13. Transfer of rights and obligations
13.1 You may not transfer, assign, subcontract, novate, charge or otherwise dispose of these Terms and Conditions and the Introduction Contract, or any of your rights or obligations arising under them.
13.2 We may transfer, assign, subcontract, charge, novate or otherwise dispose of these Terms and Conditions and the Introduction Contract, including any of our rights or obligations arising under them.
14. General terms
14.1 Communications. We are required to provide certain information to you in writing. By accepting these Terms and Conditions through your Use of the Connect Service, you agree that we can communicate with you electronically by email.
14.2 Severance. If any of these Terms and Conditions should be determined to be illegal, invalid, or otherwise unenforceable, it shall be severed and deleted. The remaining Terms and Conditions shall survive, remain in full force and effect, and continue to be binding and enforceable.

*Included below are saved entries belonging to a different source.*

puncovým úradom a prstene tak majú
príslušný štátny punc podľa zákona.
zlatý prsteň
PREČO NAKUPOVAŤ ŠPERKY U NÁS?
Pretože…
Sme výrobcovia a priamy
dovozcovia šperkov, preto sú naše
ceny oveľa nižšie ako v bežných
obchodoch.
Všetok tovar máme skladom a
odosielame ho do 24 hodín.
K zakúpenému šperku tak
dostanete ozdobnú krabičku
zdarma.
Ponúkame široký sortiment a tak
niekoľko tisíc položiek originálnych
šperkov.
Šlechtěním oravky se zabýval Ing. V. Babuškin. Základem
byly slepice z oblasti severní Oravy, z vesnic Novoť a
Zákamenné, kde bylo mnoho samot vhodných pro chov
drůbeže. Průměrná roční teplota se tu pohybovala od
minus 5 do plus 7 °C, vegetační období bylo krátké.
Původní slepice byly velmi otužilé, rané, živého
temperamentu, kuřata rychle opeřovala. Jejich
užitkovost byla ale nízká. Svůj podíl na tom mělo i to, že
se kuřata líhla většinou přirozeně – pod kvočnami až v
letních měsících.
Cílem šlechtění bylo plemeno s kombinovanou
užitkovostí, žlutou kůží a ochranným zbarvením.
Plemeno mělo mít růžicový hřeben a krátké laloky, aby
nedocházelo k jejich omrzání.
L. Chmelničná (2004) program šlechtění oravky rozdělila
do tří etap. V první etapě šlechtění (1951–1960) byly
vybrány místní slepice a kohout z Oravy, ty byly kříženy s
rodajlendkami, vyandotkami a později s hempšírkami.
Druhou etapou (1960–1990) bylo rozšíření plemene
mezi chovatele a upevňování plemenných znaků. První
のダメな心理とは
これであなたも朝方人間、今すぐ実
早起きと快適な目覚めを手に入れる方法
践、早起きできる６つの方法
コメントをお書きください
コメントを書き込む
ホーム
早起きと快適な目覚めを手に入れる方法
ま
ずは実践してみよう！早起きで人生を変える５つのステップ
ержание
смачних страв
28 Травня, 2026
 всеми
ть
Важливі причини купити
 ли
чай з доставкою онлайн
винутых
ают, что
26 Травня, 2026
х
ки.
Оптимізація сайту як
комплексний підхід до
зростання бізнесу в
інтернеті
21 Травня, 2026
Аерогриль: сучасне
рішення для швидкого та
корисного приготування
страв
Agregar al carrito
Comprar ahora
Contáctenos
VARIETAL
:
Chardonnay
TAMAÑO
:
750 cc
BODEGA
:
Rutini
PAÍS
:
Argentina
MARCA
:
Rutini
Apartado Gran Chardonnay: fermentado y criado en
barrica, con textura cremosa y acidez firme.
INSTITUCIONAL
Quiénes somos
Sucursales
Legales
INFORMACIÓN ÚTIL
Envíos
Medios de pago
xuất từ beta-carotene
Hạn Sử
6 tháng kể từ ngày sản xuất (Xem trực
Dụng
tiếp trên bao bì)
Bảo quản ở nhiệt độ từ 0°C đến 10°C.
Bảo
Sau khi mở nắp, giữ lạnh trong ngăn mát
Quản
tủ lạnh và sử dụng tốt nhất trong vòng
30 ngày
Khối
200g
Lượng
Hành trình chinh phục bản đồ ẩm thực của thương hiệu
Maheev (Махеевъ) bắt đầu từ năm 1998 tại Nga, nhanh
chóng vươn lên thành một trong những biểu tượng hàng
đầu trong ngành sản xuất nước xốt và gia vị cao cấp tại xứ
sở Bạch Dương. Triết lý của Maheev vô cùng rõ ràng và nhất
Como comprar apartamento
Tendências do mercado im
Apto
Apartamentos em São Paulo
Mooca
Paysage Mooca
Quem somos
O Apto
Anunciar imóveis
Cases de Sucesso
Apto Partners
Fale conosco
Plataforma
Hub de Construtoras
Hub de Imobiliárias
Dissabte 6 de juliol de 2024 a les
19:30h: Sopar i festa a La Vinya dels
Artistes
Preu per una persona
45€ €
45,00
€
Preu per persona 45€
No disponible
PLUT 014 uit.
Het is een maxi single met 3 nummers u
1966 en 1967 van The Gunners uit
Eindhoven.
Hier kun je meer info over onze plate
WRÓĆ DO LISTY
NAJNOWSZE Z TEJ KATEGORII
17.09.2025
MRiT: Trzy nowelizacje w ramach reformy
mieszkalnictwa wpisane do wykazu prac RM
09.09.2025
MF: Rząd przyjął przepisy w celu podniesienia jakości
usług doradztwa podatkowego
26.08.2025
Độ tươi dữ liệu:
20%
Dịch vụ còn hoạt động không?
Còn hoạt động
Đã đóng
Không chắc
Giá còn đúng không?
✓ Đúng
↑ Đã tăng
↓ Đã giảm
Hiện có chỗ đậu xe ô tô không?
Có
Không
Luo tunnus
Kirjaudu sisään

14.3 Waiver. If we fail to insist upon strict performance of any of these Terms and Conditions, or if we fail to exercise any of the right or remedies to which we are entitled, this will not constitute a waiver of such rights or remedies and will not relieve you from compliance with such obligations. No waiver by us of a breach of obligation arising under these Terms and Conditions shall constitute a waiver of any other breach.
14.4 Third Party Rights. A party who is not a party to these Terms and Conditions shall have no rights under the Contract (Rights of Third Parties) Act 1999 or otherwise as a third party to enforce any terms of these Terms and Conditions save for any parent, subsidiary, or affiliate entity within our group company.
14.5 Entire Agreement. These Terms and Conditions and any document expressly referred to in it constitute the whole agreement between us and supersede any previous discussions, correspondence, arrangements or understandings between us.
14.6 Law and Jurisdiction. These Terms and Conditions and any dispute or claim arising out of or in connection with it or its subject matter or formation (including non- contractual disputes or claims) shall be governed by and construed in accordance with the law of England and Wales.
14.7 Any dispute or claim arising out of or in connection with these Terms and Conditions will be subject to the exclusive jurisdiction of the courts of England and Wales. Please refer to the OCL Complaints Policy on [ Q:\Oryon\Connect\Processes_SOPs_PP\Connect Policies and SOPs]
14.8 For the avoidance of doubt, a Customer residing in the EU shall be entitled to any mandatory consumer protections applicable in their own country of residence.